After a cooked breakfast in Asda, we took a bus to Southport. We had our trail cards stamped at the tourist office, and then attempted to find the official start. What we actually found was the entrance to Southport Air Show, and some jobsworth young officials who would not under any circumstances allow two harmless old women to walk over to the ‘Eye’ for a photo op. It’s been all over the internet, they said. They didn’t even mention it to us in the tourist office, we replied. I got my camera out to take some pictures of the situation, and they immediately relented and escorted us reluctantly to the start of the trail.

And then we were off! For a long time, we walked beside sand dunes with a distant view of the sea; and then turned east into farmland and along the Cheshire Lines, the first of many disused railways. We sat on the corner of a field to eat our sandwiches and feel pleased with our progress under the pleasant warm sun. After another 7 miles of railway we were very happy to reach a canal for a few minutes, before turning off for our hotel. Ravenous, we ate early and slept badly.

Day Two: Aintree- Hale Village 17 miles

It was drizzling when we left our hotel, but we sat it out in a Costa on a retail park, the only thing open early on a Sunday morning. The route today was mostly leafy railway line, with a cafe break around 12 where we made the mistake of having a cream tea instead of a proper lunch. We were too full to feel like eating again, so were not very well fuelled for the rest of the day. We have about 30 cereal bars between us, but they’re not very appealing. The last part of the day brought us around John Lennon Airport, into a council estate, and then we attempted to cut the corner into Hale Village and got a bit bogged down in a field for a while. Mum spent most of the day grumbling either about Runkeeper or her knock-off fitbit, and advising me that the second day would be the hardest. Her theory is that we will get fitter as we go; I believe we will get tireder.

Nice B&B with lots of fruit and biscuits in the room (but apparently that’s breakfast too). The B&B owner did come and fetch us from the pub where we had dinner, and donated a tenner to mum’s charity Macmillan Nurses. Pretty knackered, but still slept badly.

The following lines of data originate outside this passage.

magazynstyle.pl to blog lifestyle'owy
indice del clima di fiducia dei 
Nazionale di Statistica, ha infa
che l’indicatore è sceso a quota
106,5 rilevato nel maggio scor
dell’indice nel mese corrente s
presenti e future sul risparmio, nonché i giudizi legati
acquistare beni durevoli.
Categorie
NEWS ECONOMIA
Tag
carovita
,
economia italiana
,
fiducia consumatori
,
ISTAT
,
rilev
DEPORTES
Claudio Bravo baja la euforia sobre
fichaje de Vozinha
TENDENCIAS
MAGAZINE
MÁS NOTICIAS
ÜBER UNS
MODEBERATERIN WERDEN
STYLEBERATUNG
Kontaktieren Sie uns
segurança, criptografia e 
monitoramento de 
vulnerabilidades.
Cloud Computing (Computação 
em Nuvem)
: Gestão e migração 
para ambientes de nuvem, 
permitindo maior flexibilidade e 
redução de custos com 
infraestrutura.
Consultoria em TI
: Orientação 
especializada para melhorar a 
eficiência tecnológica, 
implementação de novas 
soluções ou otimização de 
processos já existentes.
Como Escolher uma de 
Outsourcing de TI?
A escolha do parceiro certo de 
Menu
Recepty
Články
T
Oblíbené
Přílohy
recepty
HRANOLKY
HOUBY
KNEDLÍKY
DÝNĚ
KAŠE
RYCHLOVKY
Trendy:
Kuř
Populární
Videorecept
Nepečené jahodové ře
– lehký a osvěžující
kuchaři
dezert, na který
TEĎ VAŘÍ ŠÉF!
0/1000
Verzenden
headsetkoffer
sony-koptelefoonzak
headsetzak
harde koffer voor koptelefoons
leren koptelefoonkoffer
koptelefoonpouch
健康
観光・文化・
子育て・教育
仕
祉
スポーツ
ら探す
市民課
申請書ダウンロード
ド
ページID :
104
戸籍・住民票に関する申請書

Day Three: Hale-Lymm 19 miles

Hale to Widnes at the start of the day was deceptively pretty, and in Widnes we turned down some hot sausage rolls in the cafe where we took our morning teabreak. This turned out to be a terrible mistake.

The map showed the next section to be several long straight miles with a canal on our left and the Mersey on our right. In fact the canal was blocked up with bullrushes and duckweed, and there was a large untidy bank/hedge on our right. The pub where we planned to lunch was closed on Mondays. Today also featured large bridges, factories, sewage plants, and power stations; it was like walking through the 1970s.

Starving, around 3pm, we found a Morrisons for cheap sausages and chips. Looking at the map and calculating how far we still had to go, we could have cried. We are starting to realise that the TPT maps are more form than function, and the mileage calculations are quite broad estimates. Dragged ourselves out into the start of rush hour, and standing looking confused on a bridge in Knutsford, a woman called out of her car window, are you looking for the Trans-Pennine? and sent us off in the right direction.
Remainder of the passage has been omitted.